Cuando empezó a ir al colegio llegó incluso a reír y jugar como cualquier otro niño, pero en el fondo de su ser, siempre estaba latente la certeza, de que tarde o temprano, descubrirían su yo miserable y malvado; a pesar de la energía extra que le suponía, el esconderlo y disimularlo; empujándolo siempre a lo más recóndito de su ser.

 

Siempre fue una niña triste, tenía en la mirada todo un universo de tristeza, con el tiempo, se dio cuenta, sin saber exactamente a qué atribuirlo, que la miraban con envidia, como si  exhalase algo, entre misterioso y atrayente. En cambio, a ella, le causaba una gran admiración  la facilidad con que sus semejantes, se integraban en un grupo determinado; en su clase, su barrio…

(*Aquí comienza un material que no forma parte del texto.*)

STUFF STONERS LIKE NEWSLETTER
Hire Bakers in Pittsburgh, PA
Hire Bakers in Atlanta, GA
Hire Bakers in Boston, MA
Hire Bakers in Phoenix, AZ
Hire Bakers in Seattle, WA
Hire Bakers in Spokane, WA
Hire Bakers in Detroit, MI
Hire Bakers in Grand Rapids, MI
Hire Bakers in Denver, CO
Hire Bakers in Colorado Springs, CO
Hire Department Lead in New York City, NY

¿Cómo podían mantenerse felices y relajados disfrutando de la vida? Seguramente ellos no habían nacido con aquella falta que  la atormentaba; ese poso de maldad que a veces emanaba de su ser.

 

Su infancia transcurrió con más penas que glorias. Su padre, persona culta y cariñosa con aspecto de actor de cine, pronto empezó a dar las primeras muestras de abandono físico y psíquico. No fue capaz de enfrentarse a la dureza de la vida, e ir solventando las dificultades y el día a día de un próspero negocio que por aquellos tiempos había creado y empezó a alimentar su ego con alcohol y mujeres.

 

Su madre, mujer humana y vulnerable, con un magnífico físico, ponía todo su empeño en seguir siendo el escaparate perfecto junto a su marido, ante todas sus amistades, intentado sacrificar todo su ser y sus gustos a esa imagen perfecta, divulgada entonces por el cine principalmente. Cuando empezó a tener hijos, le pudo más la ternura que le inspiraban aquellas pequeñas criaturas y poco a poco, esa imagen, se fue debilitando en su ser. Aunque creo que nunca se sintió satisfecha consigo misma, no tenía muy claro que esa fuera la postura adecuada, más bien, esa entrega a sus hijos, la veía como una debilidad de carácter, que como una opción óptima ante la vida.

 

Y en esa tierra abonada de pura arcilla y estiércol, fueron prendiendo sus raíces. No sabría precisarlo, pero, en algún momento de su niñez, tomó una decisión; sus raíces no se alimentarían mas de estiércol, no sabía como, pero sus ramas, sus flores, se alzarían al cielo sin probar esa tierra apestosa e imperfecta, ya no aceptaría sus miserias, sus bajezas humanas; sería la muestra de que la perfección es posible. Iba a acabar con ese “yo” miserable y malvado que tanto la atormentaba. Doy fe, de que esa determinación, funcionó por bastante tiempo; la buscaban las vueltas, pero en ella no encontraban el substrato donde se alimentan los más frondosos bosques, parecía alimentarse del aire límpido y puro. Soportaba las mas terribles pruebas psicológicas, conocidos y amigos curioseaban sus entresijos, intentando descifrar su misterio, pero siempre salía airosa. No necesitaba como el resto de los mortales, pisar el fango para alcanzar el cielo.

 

Con la técnica depurada, rozando la madurez y sin previo aviso; un Mr. Hyde grotesco y bien alimentado, hizo acto de presencia. Pero eso es ya otra historia.